Thucydides' History is extraordinarily dense and complex. His particular ancient Greek prose is also very challenging, grammatically, syntactically, and semantically. This has resulted in much scholarly disagreement on a cluster of issues of interpretation.
Strata of composition
It is commonly thought that Thucydides died while still working on the History, since it ends in mid-sentence and only goes up to 410 BC, leaving six years of war uncovered. Furthermore, there is a great deal of uncertainty whether he intended to revise the sections he had already written. Since there appear to be some contradictions between certain passages in the History, it has been proposed that the conflicting passages were written at different times and that Thucydides' opinion on the conflicting matter had changed. Those who argue that the History can be divided into various levels of composition are usually called "analysts" and those who argue that the passages must be made to reconcile with one another are called "unitarians". This conflict is called the "strata of composition" debate. The lack of progress in this debate over the course of the twentieth century has caused many Thucydidean scholars to declare the debate insoluble and to side-step the issue in their work.

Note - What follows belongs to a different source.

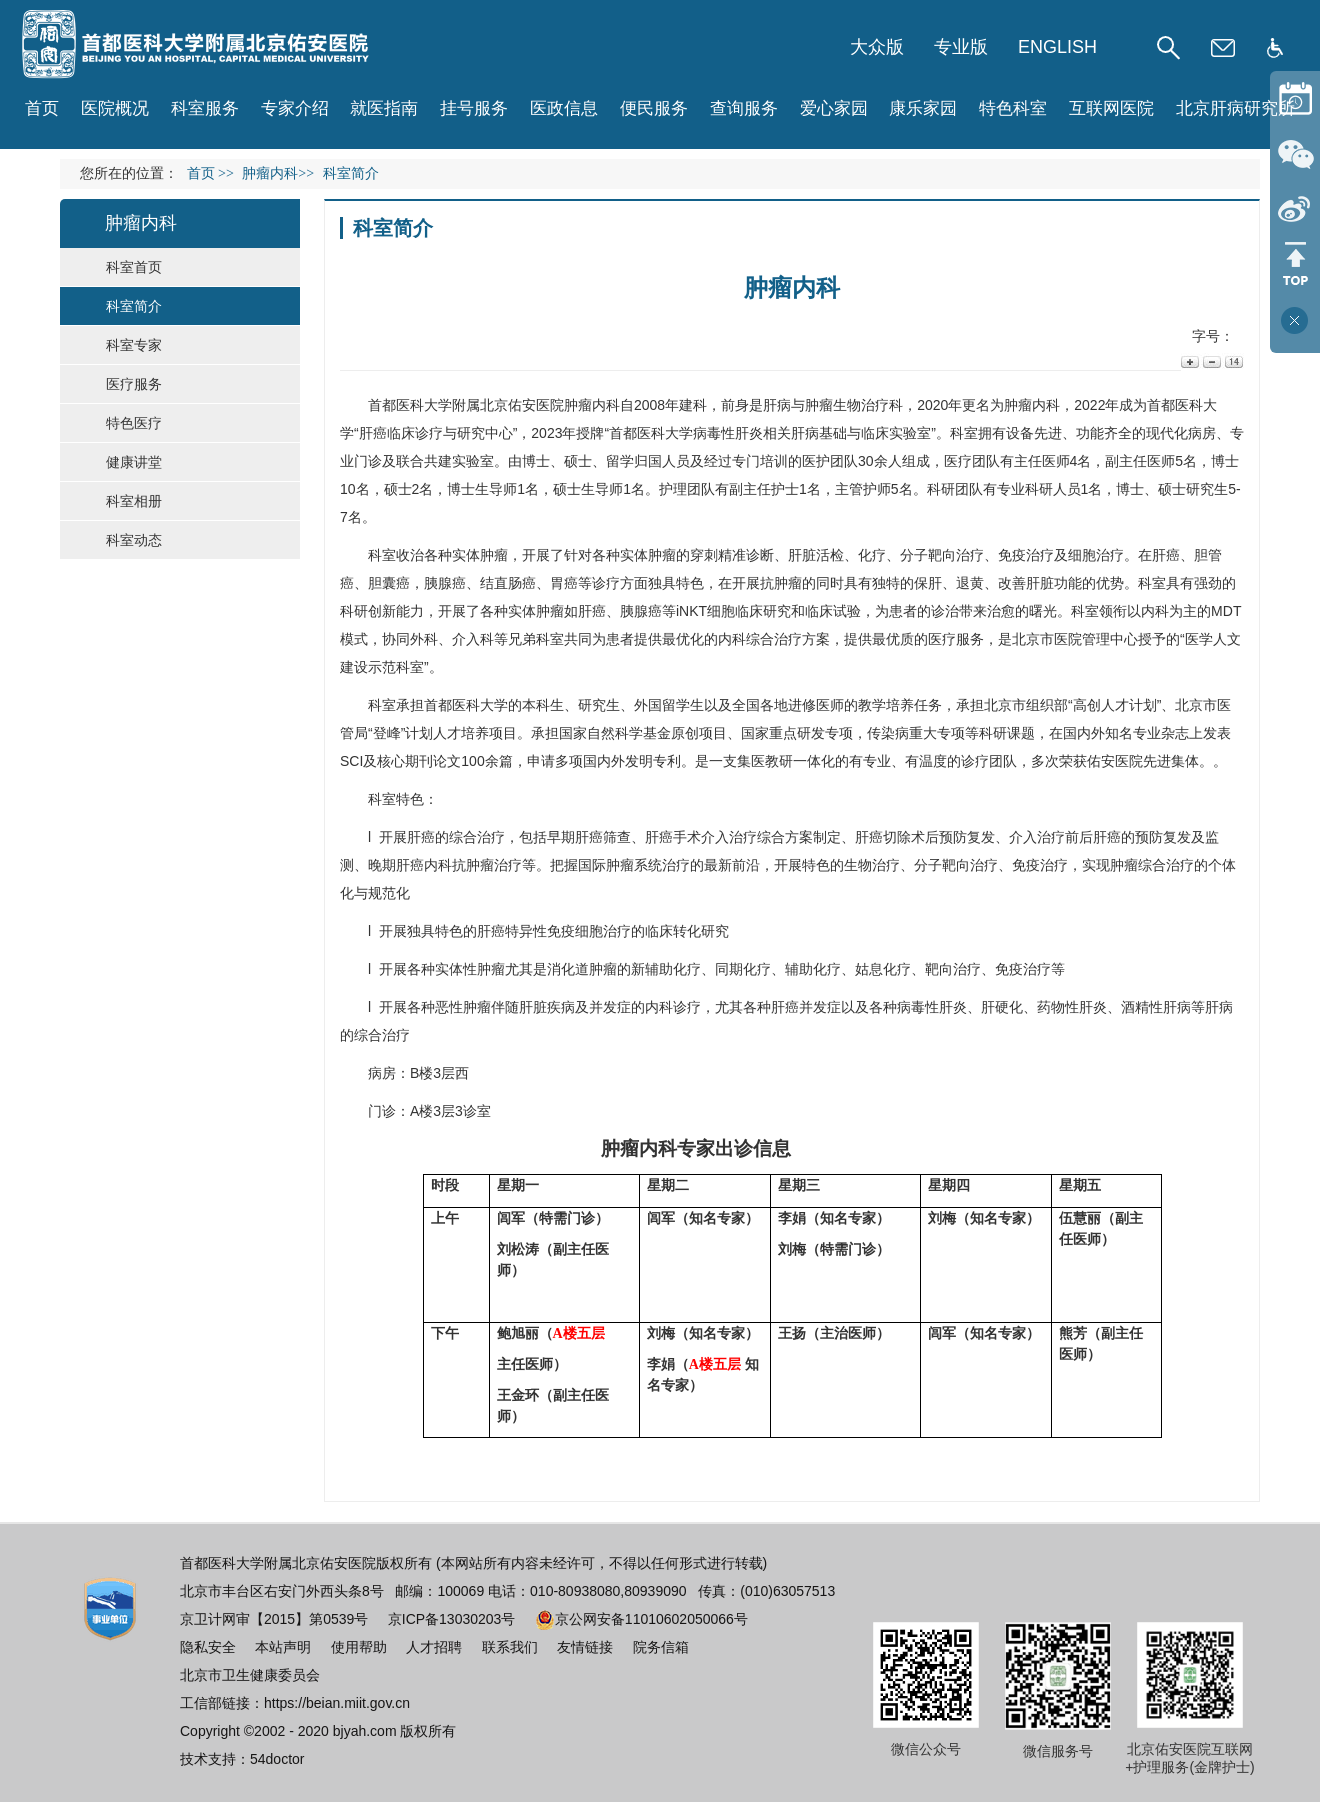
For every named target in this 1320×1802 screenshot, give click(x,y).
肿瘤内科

The History is notoriously reticent about its sources. Thucydides almost never names his informants and alludes to competing versions of events only a handful of times. This is in marked contrast to Herodotus, who frequently mentions multiple versions of his stories and allows the reader to decide which is true. Instead, Thucydides strives to create the impression of a seamless and irrefutable narrative. Nevertheless, scholars have sought to detect the sources behind the various sections of the History. For example, the narrative after Thucydides' exile (4.108ff.) seems to focus on Peloponnesian events more than the first four books, leading to the conclusion that he had greater access to Peloponnesian sources at that time.

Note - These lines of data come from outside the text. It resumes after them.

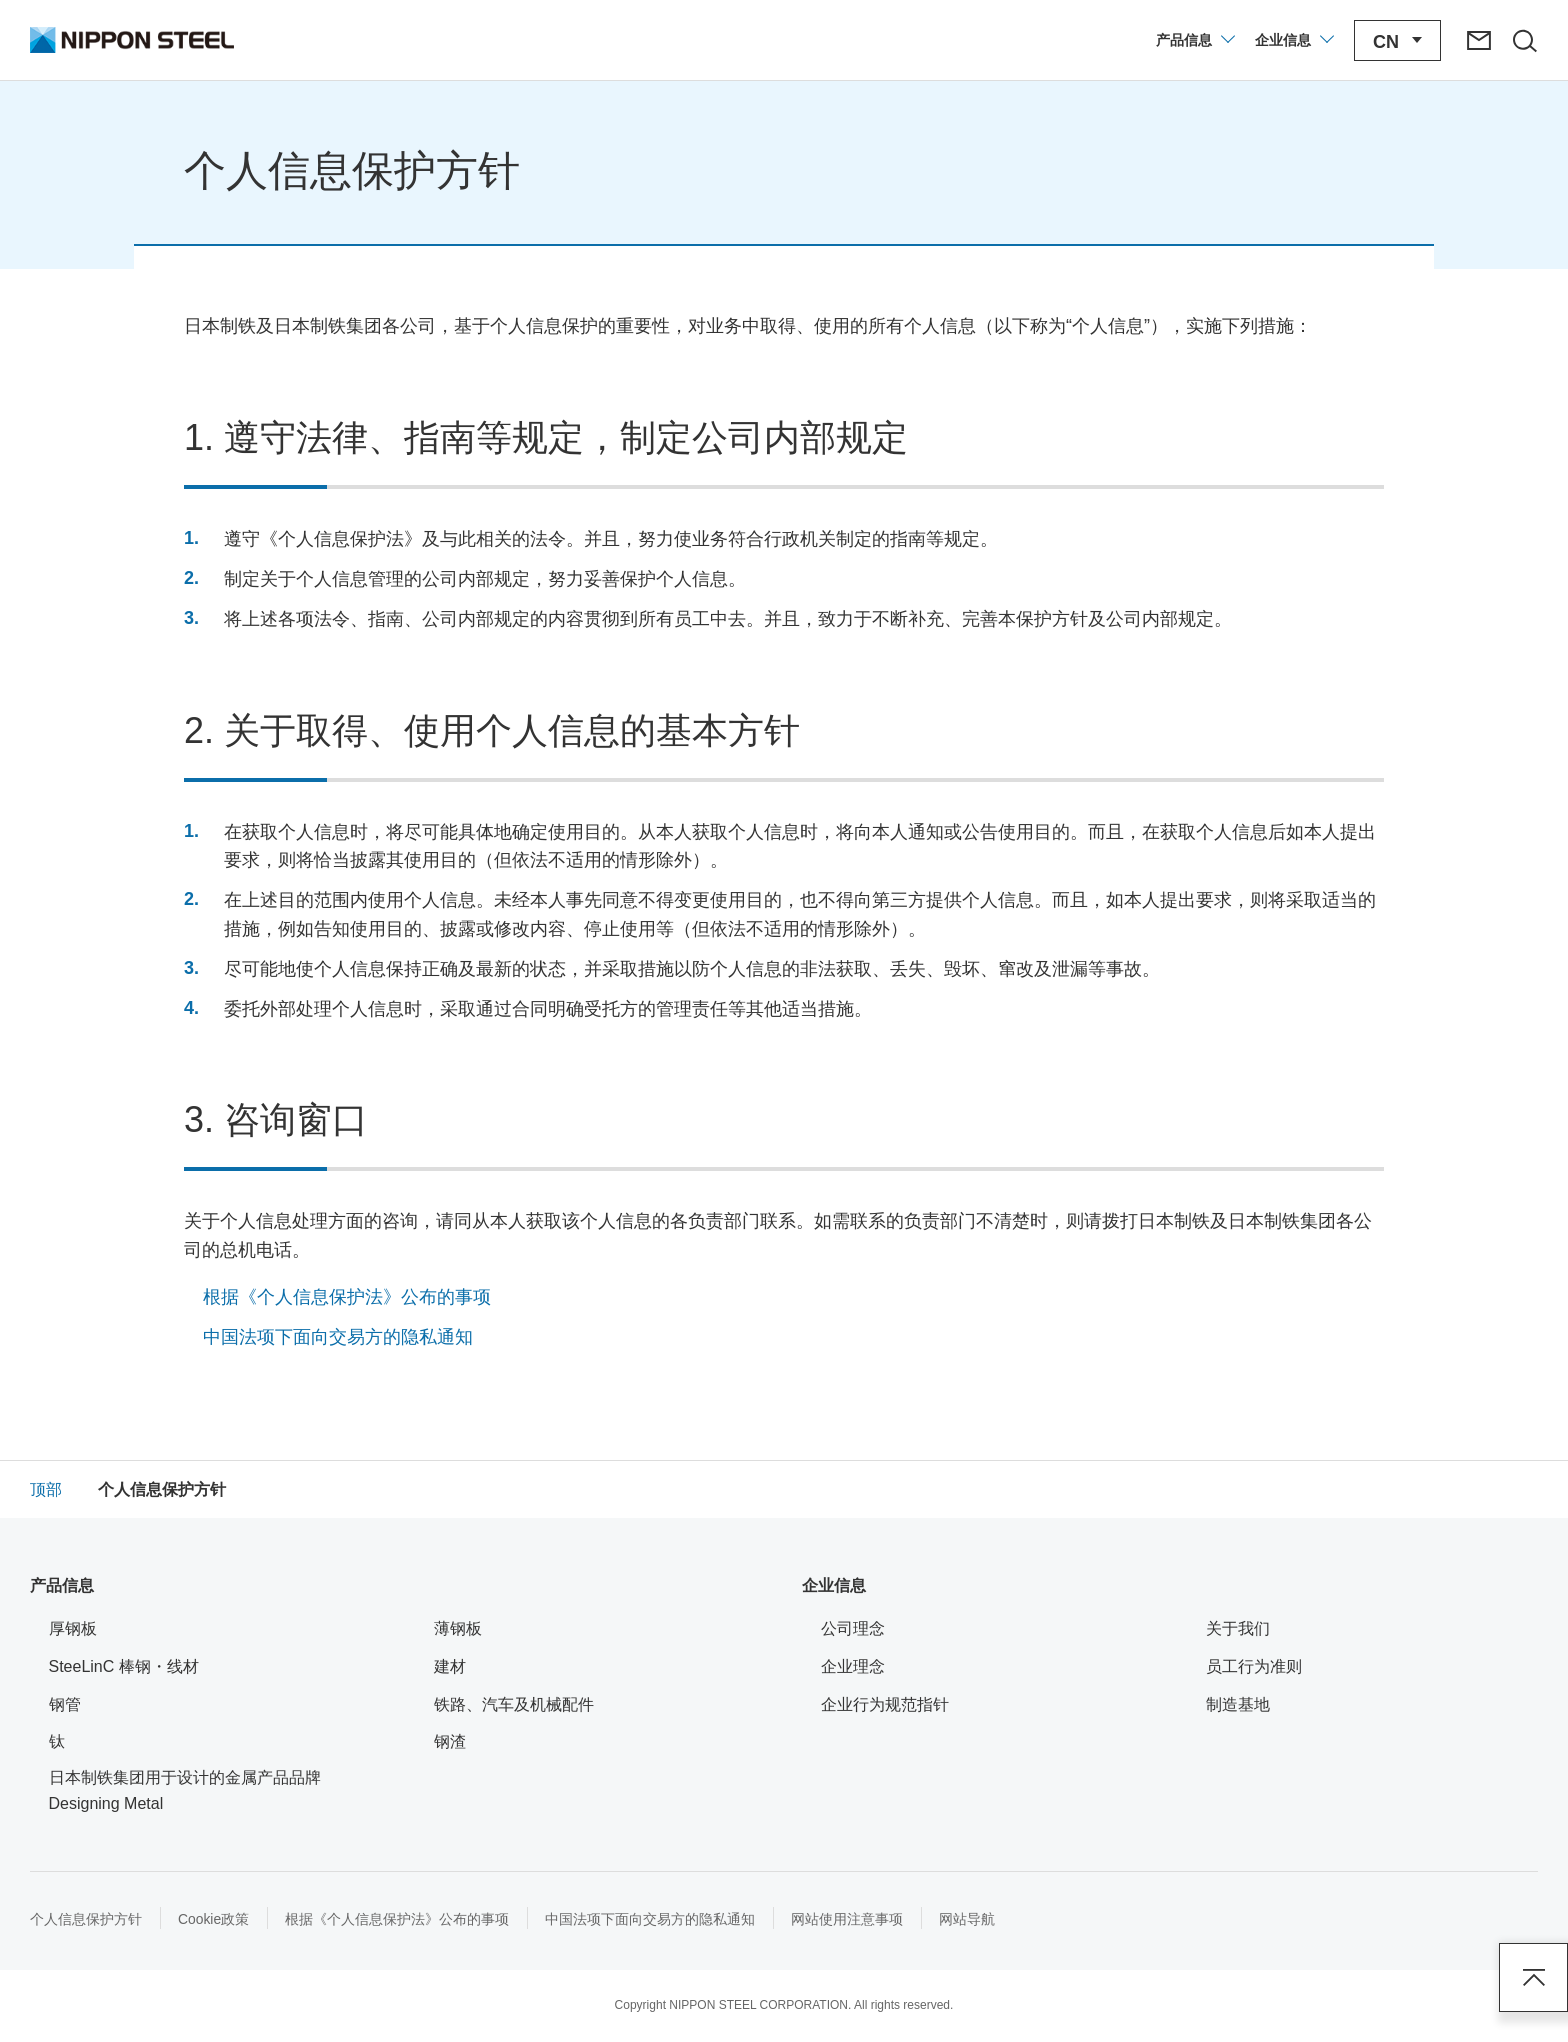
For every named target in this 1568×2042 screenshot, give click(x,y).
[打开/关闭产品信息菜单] (1188, 40)
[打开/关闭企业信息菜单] (1287, 40)
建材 (450, 1666)
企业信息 (834, 1585)
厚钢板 (73, 1628)
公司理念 (865, 1626)
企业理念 (853, 1666)
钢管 (65, 1704)
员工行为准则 (1254, 1666)
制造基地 (1250, 1702)
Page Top (1533, 1977)
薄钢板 (458, 1628)
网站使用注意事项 (848, 1919)
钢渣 (450, 1741)
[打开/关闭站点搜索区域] (1521, 40)
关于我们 (1238, 1628)
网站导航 (968, 1919)
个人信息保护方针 (86, 1919)
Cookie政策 (214, 1919)
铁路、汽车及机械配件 (514, 1704)
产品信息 (62, 1585)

Frequently, Thucydides appears to assert knowledge of the thoughts of individuals at key moments in the narrative. Scholars have asserted that these moments are evidence that he interviewed these individuals after the fact. However, the evidence of the Sicilian Expedition argues against this, since Thucydides discusses the thoughts of the generals who died there and whom he would have had no chance to interview. Instead it seems likely that, as with the speeches, Thucydides is looser than previously thought in inferring the thoughts, feelings, and motives of principal characters in his History from their actions, as well as his own sense of what would be appropriate or likely in such a situation.
The historian J. B. Bury writes that the work of Thucydides . . . "marks the longest and most decisive step that has ever been taken by a single man towards making history what it is today.”
Historian H. D. Kitto feels that Thucydides wrote about the Peloponnesian War not because it was the most significant war in antiquity but because it caused the most suffering. Indeed, several passages of Thucydides' book are written "with an intensity of feeling hardly exceeded by Sappho herself."
In his Open Society and Its Enemies, Karl R. Popper writes that Thucydides was the "greatest historian, perhaps, who ever lived." Thucydides' work, however, Popper goes on to say, represents "an interpretation, a point of view; and in this we need not agree with him." In the war between Athenian democracy and the "arrested oligarchic tribalism of Sparta," we must never forget Thucydides' "involuntary bias," and that "his heart was not with Athens, his native city:"
"Although he apparently did not belong to the extreme wing of the Athenian oligarchic clubs who conspired throughout the war with the enemy, he was certainly a member of the oligarchic party, and a friend neither of the Athenian people, the demos, who had exiled him, nor of its imperialist policy."